Radisson Plaza Hotelv.Rapetti

Court of Appeals of VirginiaJul 12, 1994
Record No. 2549-93-4 (Va. Ct. App. Jul. 12, 1994)

Record No. 2549-93-4

Decided: July 12, 1994

FROM THE VIRGINIA WORKERS' COMPENSATION COMMISSION

Affirmed.

(Edward H. Grove, III; Brault, Palmer, Grove, Zimmerman, White Mims, on brief), for appellants.

(David Ellis Field, on brief), for appellee.

Present: Judges Baker, Elder and Fitzpatrick


MEMORANDUM OPINION

Pursuant to Code Sec. 17-116.010 this opinion is not designated for publication.


Radisson Mark Plaza Hotel Joint Venture and its insurer (hereinafter collectively referred to as "employer") contend that the Workers' Compensation Commission erred in finding that Oscar C. Rapetti ("claimant") met his burden of proving that the ten percent permanent partial disability rating assigned to his right lower extremity by Dr. J.C. Gonzalez was casually related to claimant's June 10, 1989 compensable industrial accident. Upon reviewing the record and the briefs of the parties, we conclude that this appeal is without merit. Accordingly, we affirm the decision of the commission. Rule 5A:27.

On appellate review, we construe the evidence in the light most favorable to the party prevailing below. R.G. Moore Bldg. Corp. v. Mullins, 10 Va. App. 211, 212, 390 S.E.2d 788, 788 (1990). "The actual determination of causation is a factual finding that will not be disturbed on appeal if there is credible evidence to support the finding." Ingersoll-Rand Co. v. Musick, 7 Va. App. 684, 688, 376 S.E.2d 814, 817 (1989).
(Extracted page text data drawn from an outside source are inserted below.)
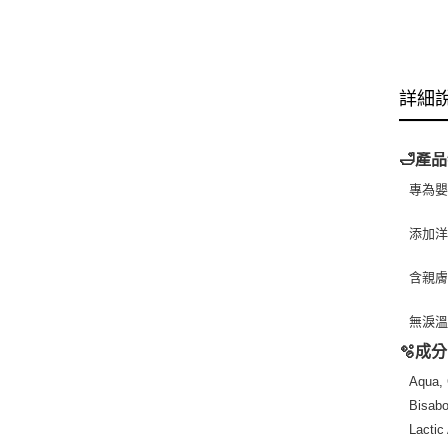
詳細
🛁產品
專為
添加洋
含親
無淚
🫧成分
Aqua, 
Bisabo
Lactic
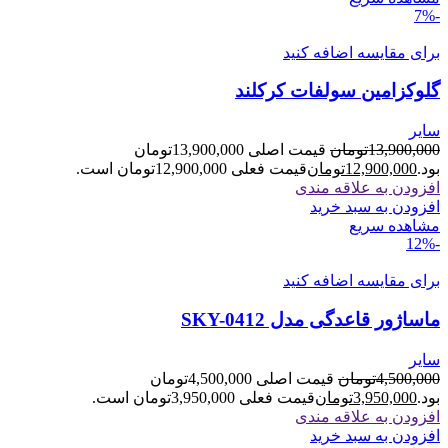
-7%
برای مقایسه اضافه کنید
گلوکزامین سولفات کرکلند
سایر
13,900,000
تومان
قیمت اصلی 13,900,000تومان
بود.
12,900,000
تومان
قیمت فعلی 12,900,000تومان است.
افزودن به علاقه مندی
افزودن به سبد خرید
مشاهده سریع
-12%
برای مقایسه اضافه کنید
ماساژور قاعدگی مدل SKY-0412
سایر
4,500,000
تومان
قیمت اصلی 4,500,000تومان
بود.
3,950,000
تومان
قیمت فعلی 3,950,000تومان است.
افزودن به علاقه مندی
افزودن به سبد خرید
In reversing the deputy commissioner, the full commission stated that:

On April 22, 1992, Dr. Gonzalez reported a five percent permanent partial disability in the right knee due to decreased stamina, chronic pain, and reduced range of motion. On June 22, 1992, he noted a final diagnosis and recommendation which included a ten percent permanent partial impairment of the right lower extremity due to reduced stamina, chronic pain, and reduced range of motion in the knee. Dr. Gonzalez further stated:

" . . . All of these resulting from an injury at work on December 29, 1989, and reinjury during a second work-related accident on April 30, 1990. . . ." . . . The prior decision by Deputy Commissioner Potter that the claimant's evidence did not establish injury by industrial accident occurring on April 30, 1990, had become final. Therefore, any permanent partial disability must be attributed to the accident of June 10, 1989. We find upon the basis of the medical evidence that the claimant has suffered a ten percent permanent partial disability to the right leg.
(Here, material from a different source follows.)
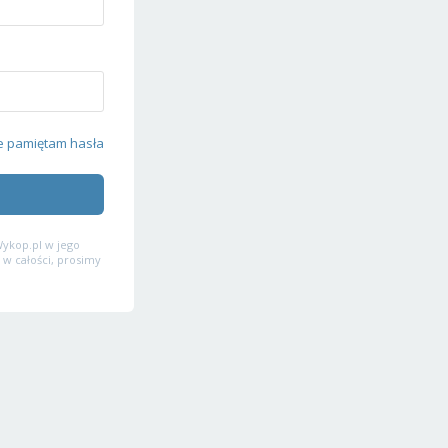
e pamiętam hasła
ykop.pl w jego
 w całości, prosimy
We note that in his June 22, 1992 report, Dr. Gonzalez erroneously stated that the date of the first accident was December 29, 1989. The records reflect that Dr. Gonzalez's first treatment of claimant occurred on December 29, 1989. Dr. Gonzalez correctly noted at that time, and on many other occasions throughout his records, that claimant's injury occurred on June 10, 1989.
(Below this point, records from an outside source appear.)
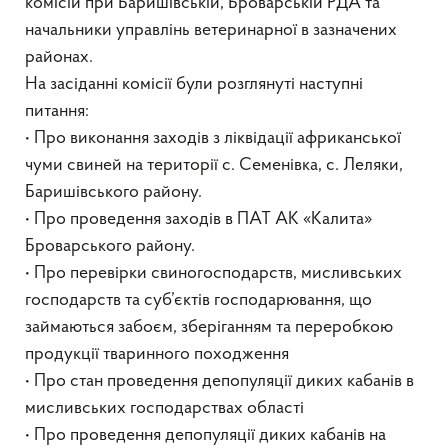
комісій при Баришівській, Броварській РДА та
начальники управлінь ветеринарної в зазначених
районах.
На засіданні комісії були розглянуті наступні
питання:
• Про виконання заходів з ліквідації африканської
чуми свиней на території с. Семенівка, с. Леляки,
Баришівського району.
• Про проведення заходів в ПАТ АК «Калита»
Броварського району.
• Про перевірки свиногосподарств, мисливських
господарств та суб’єктів господарювання, що
займаються забоєм, зберіганням та переробкою
продукції тваринного походження
• Про стан проведення депопуляції диких кабанів в
мисливських господарствах області
• Про проведення депопуляції диких кабанів на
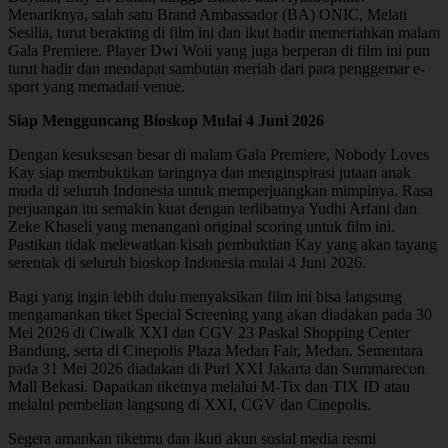
Menariknya, salah satu Brand Ambassador (BA) ONIC, Melati
Sesilia, turut berakting di film ini dan ikut hadir memeriahkan malam
Gala Premiere. Player Dwi Woii yang juga berperan di film ini pun
turut hadir dan mendapat sambutan meriah dari para penggemar e-
sport yang memadati venue.
Siap Mengguncang Bioskop Mulai 4 Juni 2026
Dengan kesuksesan besar di malam Gala Premiere, Nobody Loves
Kay siap membuktikan taringnya dan menginspirasi jutaan anak
muda di seluruh Indonesia untuk memperjuangkan mimpinya. Rasa
perjuangan itu semakin kuat dengan terlibatnya Yudhi Arfani dan
Zeke Khaseli yang menangani original scoring untuk film ini.
Pastikan tidak melewatkan kisah pembuktian Kay yang akan tayang
serentak di seluruh bioskop Indonesia mulai 4 Juni 2026.
Bagi yang ingin lebih dulu menyaksikan film ini bisa langsung
mengamankan tiket Special Screening yang akan diadakan pada 30
Mei 2026 di Ciwalk XXI dan CGV 23 Paskal Shopping Center
Bandung, serta di Cinepolis Plaza Medan Fair, Medan. Sementara
pada 31 Mei 2026 diadakan di Puri XXI Jakarta dan Summarecon
Mall Bekasi. Dapatkan tiketnya melalui M-Tix dan TIX ID atau
melalui pembelian langsung di XXI, CGV dan Cinepolis.
Segera amankan tiketmu dan ikuti akun sosial media resmi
Dr. Gonzalez's records and June 22, 1992 opinion provide credible evidence to support the full commission's decision. Dr. Gonzalez's opinion that claimant's permanent partial disability was caused by the June 10, 1989 compensable accident and the April 30, 1990 reinjury is undisputed. We recognize that Deputy Commissioner Potter's March 29, 1991 decision, finding that claimant failed to prove a compensable injury by accident occurring on April 30, 1990, had become final. However, "[u]nder the 'two causes' rule if a disability has two causes, one related to employment and one unrelated, benefits are allowed." Shelton v. Ennis Business, Forms, Inc., 1 Va. App. 53, 55, 334 S.E.2d 297, 299 (1985). Dr. Gonzalez linked two incidents as causing the permanent partial disability, one compensable and one not compensable. Thus, under the "two causes" rule, the full commission did not err in awarding permanent partial disability benefits to claimant.

For the reasons stated, we affirm the commission's decision. Affirmed.

Employer does not raise the issue whether claimant proved that he had reached maximum medical improvement. Accordingly, we need not address this issue on appeal.